# Assigned task:
Please retype all the records below exactly as they read.

# Collected data:
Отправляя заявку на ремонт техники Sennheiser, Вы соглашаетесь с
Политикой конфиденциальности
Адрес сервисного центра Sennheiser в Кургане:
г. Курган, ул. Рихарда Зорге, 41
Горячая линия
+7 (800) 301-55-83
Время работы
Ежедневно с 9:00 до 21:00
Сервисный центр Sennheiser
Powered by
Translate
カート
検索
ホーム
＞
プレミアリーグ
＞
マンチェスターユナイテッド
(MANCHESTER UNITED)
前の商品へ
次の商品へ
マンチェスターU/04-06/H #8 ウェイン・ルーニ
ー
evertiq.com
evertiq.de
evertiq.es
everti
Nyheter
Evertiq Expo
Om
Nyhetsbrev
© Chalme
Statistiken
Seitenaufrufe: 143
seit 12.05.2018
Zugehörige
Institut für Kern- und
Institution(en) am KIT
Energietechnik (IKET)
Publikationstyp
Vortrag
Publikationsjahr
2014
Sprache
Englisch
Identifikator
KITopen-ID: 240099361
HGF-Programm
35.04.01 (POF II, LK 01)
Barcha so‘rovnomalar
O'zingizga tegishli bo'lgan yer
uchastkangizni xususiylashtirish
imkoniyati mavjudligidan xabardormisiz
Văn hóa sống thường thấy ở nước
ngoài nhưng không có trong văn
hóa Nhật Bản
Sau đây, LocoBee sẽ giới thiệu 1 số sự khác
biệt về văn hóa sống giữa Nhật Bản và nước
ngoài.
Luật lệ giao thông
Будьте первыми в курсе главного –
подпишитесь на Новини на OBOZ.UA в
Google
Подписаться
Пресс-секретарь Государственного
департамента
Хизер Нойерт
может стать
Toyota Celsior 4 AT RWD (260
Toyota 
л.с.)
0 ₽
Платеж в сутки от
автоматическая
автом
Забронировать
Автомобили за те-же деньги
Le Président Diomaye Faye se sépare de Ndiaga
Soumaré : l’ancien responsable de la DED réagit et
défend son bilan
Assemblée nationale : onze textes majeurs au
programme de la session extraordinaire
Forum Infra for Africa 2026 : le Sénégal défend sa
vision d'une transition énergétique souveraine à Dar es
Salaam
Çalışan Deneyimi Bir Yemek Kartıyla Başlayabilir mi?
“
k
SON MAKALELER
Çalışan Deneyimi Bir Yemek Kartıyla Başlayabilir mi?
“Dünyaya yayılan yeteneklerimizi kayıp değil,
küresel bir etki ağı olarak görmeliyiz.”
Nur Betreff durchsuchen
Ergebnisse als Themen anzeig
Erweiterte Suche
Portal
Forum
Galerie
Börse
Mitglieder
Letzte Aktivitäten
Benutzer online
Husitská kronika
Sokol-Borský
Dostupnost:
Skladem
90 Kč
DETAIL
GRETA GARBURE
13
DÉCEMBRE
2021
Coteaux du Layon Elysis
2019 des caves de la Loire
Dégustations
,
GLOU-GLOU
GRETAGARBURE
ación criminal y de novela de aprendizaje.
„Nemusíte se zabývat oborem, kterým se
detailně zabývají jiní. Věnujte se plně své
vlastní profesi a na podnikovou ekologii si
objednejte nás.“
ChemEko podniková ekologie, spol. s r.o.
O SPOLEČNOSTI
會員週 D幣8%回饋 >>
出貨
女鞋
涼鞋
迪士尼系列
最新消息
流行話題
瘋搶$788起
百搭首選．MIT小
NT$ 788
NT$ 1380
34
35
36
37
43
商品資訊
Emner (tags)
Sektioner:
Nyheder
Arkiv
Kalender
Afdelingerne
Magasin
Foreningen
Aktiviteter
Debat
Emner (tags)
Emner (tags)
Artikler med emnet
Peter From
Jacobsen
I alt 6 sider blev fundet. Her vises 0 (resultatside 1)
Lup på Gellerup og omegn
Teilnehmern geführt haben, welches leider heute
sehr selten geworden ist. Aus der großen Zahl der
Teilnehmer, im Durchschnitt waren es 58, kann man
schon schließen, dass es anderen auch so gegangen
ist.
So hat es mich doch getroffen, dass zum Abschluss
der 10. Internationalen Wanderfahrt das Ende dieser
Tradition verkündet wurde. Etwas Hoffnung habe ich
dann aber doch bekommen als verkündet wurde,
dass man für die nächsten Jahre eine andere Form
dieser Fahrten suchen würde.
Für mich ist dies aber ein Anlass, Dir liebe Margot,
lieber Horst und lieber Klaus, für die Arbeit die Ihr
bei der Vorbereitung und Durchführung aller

# Finished task:
Отправляя заявку на ремонт техники Sennheiser, Вы соглашаетесь с
Политикой конфиденциальности
Адрес сервисного центра Sennheiser в Кургане:
г. Курган, ул. Рихарда Зорге, 41
Горячая линия
+7 (800) 301-55-83
Время работы
Ежедневно с 9:00 до 21:00
Сервисный центр Sennheiser
Powered by
Translate
カート
検索
ホーム
＞
プレミアリーグ
＞
マンチェスターユナイテッド
(MANCHESTER UNITED)
前の商品へ
次の商品へ
マンチェスターU/04-06/H #8 ウェイン・ルーニ
ー
evertiq.com
evertiq.de
evertiq.es
everti
Nyheter
Evertiq Expo
Om
Nyhetsbrev
© Chalme
Statistiken
Seitenaufrufe: 143
seit 12.05.2018
Zugehörige
Institut für Kern- und
Institution(en) am KIT
Energietechnik (IKET)
Publikationstyp
Vortrag
Publikationsjahr
2014
Sprache
Englisch
Identifikator
KITopen-ID: 240099361
HGF-Programm
35.04.01 (POF II, LK 01)
Barcha so‘rovnomalar
O'zingizga tegishli bo'lgan yer
uchastkangizni xususiylashtirish
imkoniyati mavjudligidan xabardormisiz
Văn hóa sống thường thấy ở nước
ngoài nhưng không có trong văn
hóa Nhật Bản
Sau đây, LocoBee sẽ giới thiệu 1 số sự khác
biệt về văn hóa sống giữa Nhật Bản và nước
ngoài.
Luật lệ giao thông
Будьте первыми в курсе главного –
подпишитесь на Новини на OBOZ.UA в
Google
Подписаться
Пресс-секретарь Государственного
департамента
Хизер Нойерт
может стать
Toyota Celsior 4 AT RWD (260
Toyota 
л.с.)
0 ₽
Платеж в сутки от
автоматическая
автом
Забронировать
Автомобили за те-же деньги
Le Président Diomaye Faye se sépare de Ndiaga
Soumaré : l’ancien responsable de la DED réagit et
défend son bilan
Assemblée nationale : onze textes majeurs au
programme de la session extraordinaire
Forum Infra for Africa 2026 : le Sénégal défend sa
vision d'une transition énergétique souveraine à Dar es
Salaam
Çalışan Deneyimi Bir Yemek Kartıyla Başlayabilir mi?
“
k
SON MAKALELER
Çalışan Deneyimi Bir Yemek Kartıyla Başlayabilir mi?
“Dünyaya yayılan yeteneklerimizi kayıp değil,
küresel bir etki ağı olarak görmeliyiz.”
Nur Betreff durchsuchen
Ergebnisse als Themen anzeig
Erweiterte Suche
Portal
Forum
Galerie
Börse
Mitglieder
Letzte Aktivitäten
Benutzer online
Husitská kronika
Sokol-Borský
Dostupnost:
Skladem
90 Kč
DETAIL
GRETA GARBURE
13
DÉCEMBRE
2021
Coteaux du Layon Elysis
2019 des caves de la Loire
Dégustations
,
GLOU-GLOU
GRETAGARBURE
ación criminal y de novela de aprendizaje.
„Nemusíte se zabývat oborem, kterým se
detailně zabývají jiní. Věnujte se plně své
vlastní profesi a na podnikovou ekologii si
objednejte nás.“
ChemEko podniková ekologie, spol. s r.o.
O SPOLEČNOSTI
會員週 D幣8%回饋 >>
出貨
女鞋
涼鞋
迪士尼系列
最新消息
流行話題
瘋搶$788起
百搭首選．MIT小
NT$ 788
NT$ 1380
34
35
36
37
43
商品資訊
Emner (tags)
Sektioner:
Nyheder
Arkiv
Kalender
Afdelingerne
Magasin
Foreningen
Aktiviteter
Debat
Emner (tags)
Emner (tags)
Artikler med emnet
Peter From
Jacobsen
I alt 6 sider blev fundet. Her vises 0 (resultatside 1)
Lup på Gellerup og omegn
Teilnehmern geführt haben, welches leider heute
sehr selten geworden ist. Aus der großen Zahl der
Teilnehmer, im Durchschnitt waren es 58, kann man
schon schließen, dass es anderen auch so gegangen
ist.
So hat es mich doch getroffen, dass zum Abschluss
der 10. Internationalen Wanderfahrt das Ende dieser
Tradition verkündet wurde. Etwas Hoffnung habe ich
dann aber doch bekommen als verkündet wurde,
dass man für die nächsten Jahre eine andere Form
dieser Fahrten suchen würde.
Für mich ist dies aber ein Anlass, Dir liebe Margot,
lieber Horst und lieber Klaus, für die Arbeit die Ihr
bei der Vorbereitung und Durchführung aller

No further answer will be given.